Caros Amigos (CA) – O que
você espera da Rio+20, tanto do ponto de vista das discussões quanto da
eficácia de possíveis decisões tomadas?
Michael Löwy (ML) – Nada!
Ou, para ser caridoso, pouquíssimo... As discussões já estão formatadas pelo
tal “Draft Zero”, que como bem diz (involuntariamente) seu nome, é uma
nulidade, um zero à esquerda. E a eficácia, nenhuma, já que não haverá nada de
concreto como obrigação internacional. Como nas conferências internacionais
sobre o câmbio climático em Copenhagen, Cancun e Durban, o mais provável é que
a montanha vai parir um rato; vagas promessas, discursos, e, sobretudo, bons negócios
‘verdes’. Como dizia Ban-Ki-Moon, o secretário das Nações Unidas – que não tem
nada de revolucionário – em setembro 2009, “estamos com o pé no acelerador e
nos precipitamos ao abismo”. Discussões e iniciativas interessantes existirão,
sobretudo, nos fóruns Alternativos na Contra-Conferência organizada pelo Fórum
Social Mundial e pelos movimentos ecológicos.
CA – Desde a Eco 92,
houve mudanças na maneira como os resultados lidam com temas como mudanças
climáticas, preservação das florestas, água e ar, fontes energéticas
alternativas, etc. ? Se sim, o quão profundas foram essas mudanças?
ML – Mudanças muito
superficiais! Enquanto a crise ecológica se agrava, os governos – para começar
o dos Estados Unidos e dos demais países industrializados do Norte, principais
responsáveis do desastre ambiental – “lidaram como o tema”, desenvolveram, em
pequena escala, fontes energéticas alternativas, e introduziram “mecanismos de
mercado” perfeitamente ineficazes para controlar as emissões de CO2.

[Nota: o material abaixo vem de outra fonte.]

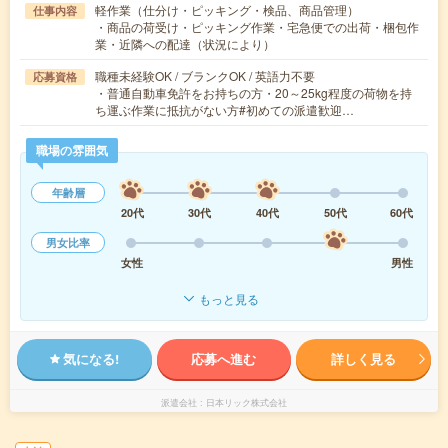
軽作業（仕分け・ピッキング・検品、商品管理）
仕事内容
・商品の荷受け・ピッキング作業・宅急便での出荷・梱包作
業・近隣への配達（状況により）
職種未経験OK / ブランクOK / 英語力不要
応募資格
・普通自動車免許をお持ちの方・20～25kg程度の荷物を持
ち運ぶ作業に抵抗がない方#初めての派遣歓迎…
職場の雰囲気
年齢層
20代
30代
40代
50代
60代
男女比率
女性
男性
もっと見る
気になる!
応募へ進む
詳しく見る
派遣会社
日本リック株式会社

No mundo, continua o famoso “busines as usual”, que, segundo cálculo dos
cientistas nos levará a temperaturas de 4° ou mais nas próximas décadas.
CA – Em comparação a
1992, a sociedade está muito mais ciente da necessidade de proteção do meio
ambiente. Esse fato poderá influir positivamente nas discussões da Rio+20?
ML – Esta sim é uma
mudança positiva! A opinião pública, a “sociedade civil”, amplos setores da
população, tanto no Norte como no Sul, está cada vez mais consciente da
necessidade de proteger o meio ambiente – não para “salvar a Terra” – nosso
planeta não está em perigo – mas para salvar a vida humana (e a de muitas
outras espécies) nesta Terra. Infelizmente, os governos, empresas e
instituições financeiras internacionais representadas na Rio+20são pouco sensíveis
à inquietude da população, que buscam tranquilizar com discursos sobre a
pretensa “economia verde”. Entre as poucas exceções, o governo boliviano de Evo
Morales.
CA – Como a destruição
do meio-ambiente relaciona-se com a desigualdade social?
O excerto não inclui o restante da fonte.